IClCa, INKCC1, IKCC2, and IL,Cl associated with chloride fluxes play important roles in stabilizing the membrane potential of photoreceptors during presynaptic activity and presynaptic Ca2+ channel modulation. Nevertheless, changes in intracellular Cl concentration within the physiological range are not fully understood. Note that in the current study, chloride influx and efflux were adjusted to maintain the low energy requirement for Na+ extrusion. Using the mathematical formulas for IClCa9,10, the simulation results of the electrophysiological characteristics showed different features due to the effects of the electrochemical driving force manifested by the Nernst equation. On the other hand, two electroneutral types of cation-chloride cotransporters, INKCC1 and IKCC2, were crucial for cellular homeostasis (Fig. 6). INKCC1 is strongly expressed at rod terminals. This cotransporter is responsible for Cl uptake, maintaining a Cl equilibrium potential. Unlike INKCC1, IKCC2 is the main Cl extruder that promotes fast hyperpolarizing postsynaptic inhibition in the brain62 and inner retina45, but the role of IKCC2 in mouse rods is still unclear. Several simple mathematical equations exist to evaluate chloride regulation in neurons49,63. These equations can elucidate the depolarizing effect of INKCC1 and the hyperpolarizing effects of IKCC2, a concept widely acknowledged in the field64. However, the mathematical formulations for mouse rods remain poorly understood.

Figure 6
figure 6

Chloride homeostasis in the mouse rod in the current study. IS inner segment with cell body and synaptic terminal.

After high-intensity light-flash simulations, the amounts of intracellular K+, Na+, and Cl rapidly changed; however, the times of return of K+, Na+, and Cl to their initial values were approximately 700 s, which subsequently prolonged energy balancing times. The changes in the intracellular concentration showed no significant difference in reversal potential, and thus they did not affect ionic currents. Nevertheless, whether K+, Na+, and Cl ion accumulation or depletion causes retinal disease in mouse rods is unclear.

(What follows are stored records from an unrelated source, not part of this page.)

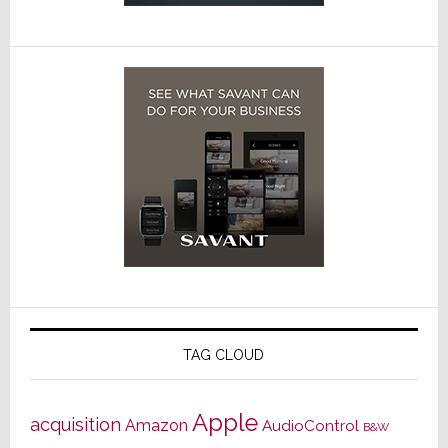
TAG CLOUD
Apple
acquisition
Amazon
AudioControl
B&W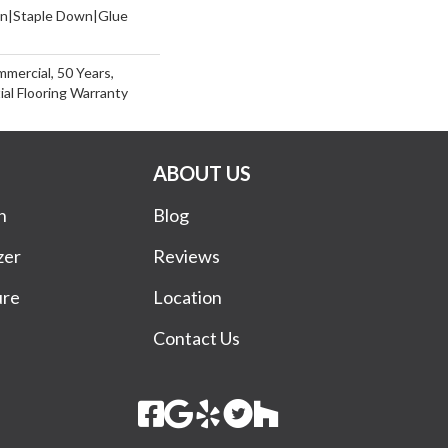
wn|Staple Down|Glue
mmercial, 50 Years,
al Flooring Warranty
ABOUT US
n
Blog
zer
Reviews
ure
Location
Contact Us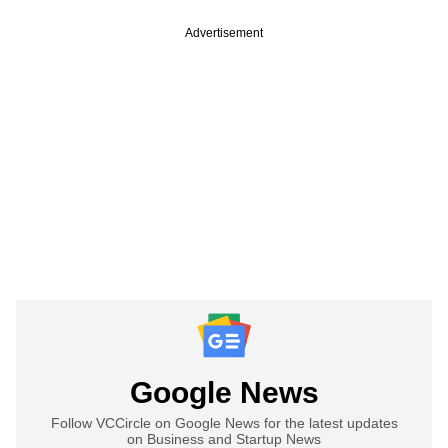
Advertisement
Google News
Follow VCCircle on Google News for the latest updates
on Business and Startup News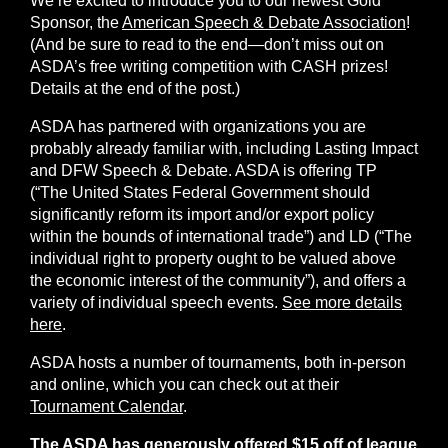
We’re excited to introduce you to our newest Gold
Sponsor, the
American Speech & Debate Association
!
(And be sure to read to the end—don’t miss out on
ASDA’s free writing competition with CASH prizes!
Details at the end of the post.)
ASDA has partnered with organizations you are
probably already familiar with, including Lasting Impact
and DFW Speech & Debate. ASDA is offering TP
(“The United States Federal Government should
significantly reform its import and/or export policy
within the bounds of international trade”) and LD (“The
individual right to property ought to be valued above
the economic interest of the community”), and offers a
variety of individual speech events.
See more details
here
.
ASDA hosts a number of tournaments, both in-person
and online, which you can check out at their
Tournament Calendar
.
The ASDA has generously offered $15 off of league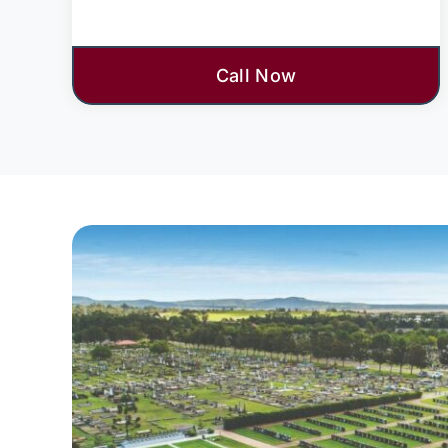
Call Now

This study focuses on the utilization of mathematical formulas to evaluate the activities of ionic currents and factors governing ATP consumption within mouse rod photoreceptors under both darkness and light exposure. The model effectively mirrors physiological ranges, thereby closely aligning itself with empirical observations. Based on the findings derived from controlled physiological experiments, the current proposed model narrows its focuses to the short-term regulatory mechanisms governing cell status. However, it does not encompass the broader context of long-term cellular remodeling processes. Future investigations will delve into exploring specific transitional states, particularly those involving shifts from physiological to pathophysiological conditions. This exploration will encompass the effects of mitochondrial dysfunction, hypoxia, and gene mutations on energy utilization. Conversely, a comprehensive scrutiny of the energy expenditure of cone photoreceptors, recognized for their elevated energy requirements compared to rods under both dark and light conditions17, holds the potential to yield profound insights into the fundamental distinctions between the energy regulatory mechanisms of rods and cones.

Furthermore, the current model can provide a practical framework for future clinical and experimental studies for a better understanding of the pathophysiology of the retina and improve potential future treatments. However, further research on coupling the photoreceptor model with experiments is urgently needed to fill the scientific gaps in the complex phenomenon and increase the model’s accuracy and specificity.